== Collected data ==
* * * * *

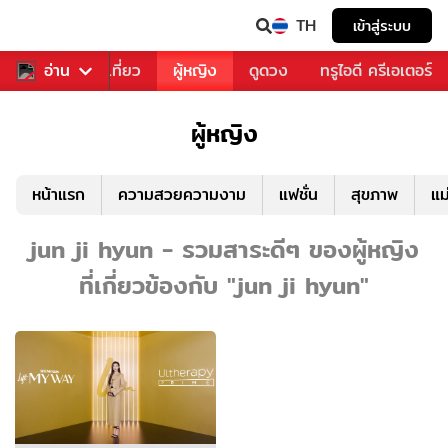
TH
เข้าสู่ระบบ
อาหาร
อ่าน
ท่องเที่ยว
ผู้หญิง
ดูดวง
ทรูไอดี ครีเอเตอร์
ผู้หญิง
หน้าแรก
ความสวยความงาม
แฟชั่น
สุขภาพ
แม
jun ji hyun - รวมสาระดีๆ ของผู้หญิง
ที่เกี่ยวข้องกับ "jun ji hyun"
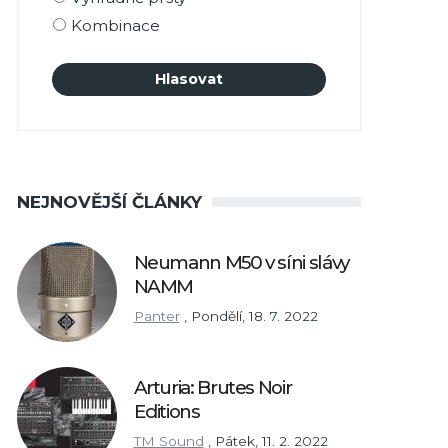
Kombinace
NEJNOVĚJŠÍ ČLÁNKY
Neumann M50 v síni slávy
NAMM
Panter
,
Pondělí, 18. 7. 2022
Arturia: Brutes Noir
Editions
TM Sound
,
Pátek, 11. 2. 2022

* * * * *

== EXERCISE DIRECTIONS ==
Find all lines holding the word "hyun" in the records above and copy them.

== OUTPUT OF THE TASK ==
jun ji hyun - รวมสาระดีๆ ของผู้หญิง
ที่เกี่ยวข้องกับ "jun ji hyun"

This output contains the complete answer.